We are confused because the first 3 months he was with us, he never had this problem. He would go 10-11 hours overnight without needing to go and without barking. The vet took a urine sample just to double check he had no UTI, and it came back normal. 

Any insight on why he may be barking all of the sudden at night? His cage is in the kitchen, and we have tried putting on a radio thinking that maybe he just wakes up feeling scared or alone, but that hasn't seemed to help. Do we let him just keep barking it out and hope he gets over this phase?

Any thoughts? Thanks for your help!


----------



## Sheri (Oct 11, 2008)

I'm no expert, but I'd guess he's feeling lonely and has decided enough is enough, it's time for some company/comfort. Is there a reason you can't have him in his crate in your room, where he can know someone is there?


----------



## Poornima (Jun 29, 2007)

I agree with Sheri. The Havanese are companion dogs and want to be with their human family all the time. My pups used to sleep in the crate next to our bed. But at about 7 or 8 months, they wanted to sleep with their pack. Benji used to whine and Lizzie started barking. They were fully house broken so we let them in our bed. You might want to keep the crate closer to your bed so that he can see and feel you are near by if you don't want him in your bed.


----------



## Sheri (Oct 11, 2008)

By the way, MacGyver is a cutie, and welcome!


----------



## davetgabby (Dec 29, 2007)

I too agree with Sheri. I think he just might be lonely.


----------



## boo2352 (Dec 18, 2006)

I don't have anything to add to the above, but my Havanese is also MacGyver! Great name. Welcome.


----------



## MacGyver (Nov 9, 2009)

boo2352 said:


> I don't have anything to add to the above, but my Havanese is also MacGyver! Great name. Welcome.


That's really funny that there is another havanese MacGyver. We always get so many comments about how unique the name is, and the vet chuckles whenever we call.  Your MacGyver is adorable!
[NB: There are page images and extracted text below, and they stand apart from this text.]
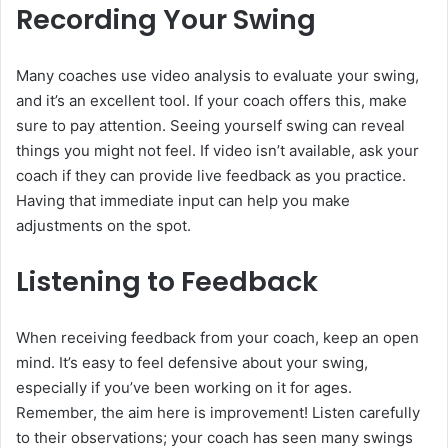
Recording Your Swing
Many coaches use video analysis to evaluate your swing,
and it’s an excellent tool. If your coach offers this, make
sure to pay attention. Seeing yourself swing can reveal
things you might not feel. If video isn’t available, ask your
coach if they can provide live feedback as you practice.
Having that immediate input can help you make
adjustments on the spot.
Listening to Feedback
When receiving feedback from your coach, keep an open
mind. It’s easy to feel defensive about your swing,
especially if you’ve been working on it for ages.
Remember, the aim here is improvement! Listen carefully
to their observations; your coach has seen many swings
Thanks for the suggestions everyone!


----------



## Beamer (Jan 29, 2007)

Welcome to the forum!

Ryan


----------



## luchetel (Jan 15, 2007)

I absolutely agree with everyone about the barking. 
Dogs are pack animals. They need to be with their pack at nite. When my fur babies were young, I put the crate on a little table next to my bed near my face...this way whenever they woke up they saw me. Neither of my guys cried or barked at nite- EVER. When they became putty trained, they were allowed to sleep on the bed with us. We have a king sized bed and there is plenty of room for all of us. We did need to use little doggie stairs so that they could get up on their own! 
I have given this advise to anyone who has a puppy- so many people put their crate in another room only to find that that they do not get any sleep because the puppies cry and whine all nite. Putting the crate near you is all they need. 
Good Luck! Let us know how it gores...and welcome!


----------